HP is convinced that the TouchPad has what it takes, but faces an uphill task: the TouchPad is trying to break into a tablet market currently dominated by Apple's iPad 2, with heavyweight rivals starting to arrive in their droves. And it won't hit the market until summertime, we were told.
Hands on with the HP TouchPad tablet
And senior product manager Andrea Palisca, who gave us a hands-on demo of the TouchPad, recognised how hard it will be for a latecomer like the TouchPad to overcome rivals' platform familiarity. When we asked how confident HP was about winning over customers now accustomed to Apple's iOS and Google Android, he admitted that it was "like getting them to change religion". Uniquely among tablet devices, the TouchPad is based on Palm's WebOS.
Still, at this early stage - several months before launch, and before the firm was willing to offer even an estimate of a UK price - the TouchPad looks like a contender.
Palisca talked up the TouchPad's multitasking capabilities, with an attractive 'Cards' applications overview allowing the user to easily move between simultaneously running apps - we say 'simultaneously running', although games will pause when you move back into the Cards view.

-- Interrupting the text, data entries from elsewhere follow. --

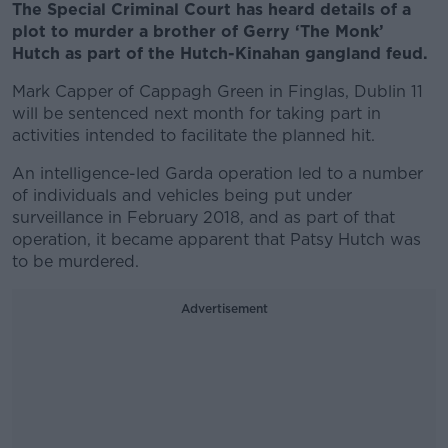
The Special Criminal Court has heard details of a
plot to murder a brother of Gerry ‘The Monk’
Hutch as part of the Hutch-Kinahan gangland feud.
Mark Capper of Cappagh Green in Finglas, Dublin 11
will be sentenced next month for taking part in
activities intended to facilitate the planned hit.
An intelligence-led Garda operation led to a number
of individuals and vehicles being put under
surveillance in February 2018, and as part of that
operation, it became apparent that Patsy Hutch was
to be murdered.
Advertisement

Each app windows appears like a swipable tile; related windows, such as separately opened emails, can be stacked on top of one another
We were struck by how different this was from other tablets we've tried out. That gives the TouchPad the opportunity to stand out in a market that remains quite thin at the moment, but is sure to be packed by summer; but could present difficulties inspiring consumer confidence in something that's so different from, for example, the iOS environment that Apple has been diligently immersing consumers in for years.
TouchStone: Convenient and cool
A really intriguing and cool feature that will be offered by the TouchPad is called TouchStone. It's a technology originally - and still - used for inductively charging Palm phones through wireless contact, but can also be used to 'sync' the activities of a smartphone with the Touchpad tablet simply by touching the two devices together.

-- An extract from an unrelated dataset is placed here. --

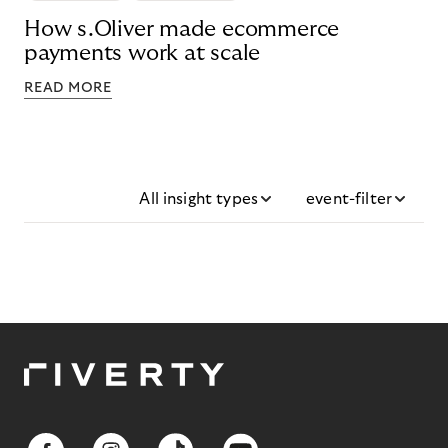
How s.Oliver made ecommerce
payments work at scale
READ MORE
All insight types
event-filter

Say you're browsing a recipe website on your tablet while relaxing at home, and find something that appeals. You don't want to lug the TouchPad to the shops with you, and you can't be bothered to write a list of ingredients on paper. Instead, you touch your smartphone on the edge of the tablet, and an appealing 'ripple' effect indicates that contact has been achieved. Then the phone promptly browses to the same web page.
The smartphone is opening the same web page, as instructed by the TouchPad
HP TouchPad specs
The HP TouchPad is based on a 1.2GHz Qualcomm Snapdragon dual-CPU APQ8060 processor (as opposed to the iPad's 1GHz A4) and the WebOS platform. It has a 9.7in (1024x768) capacitive multitouch screen, a front-facing 1.3MP camera and 16GB or 32GB of internal storage. It weighs 740g.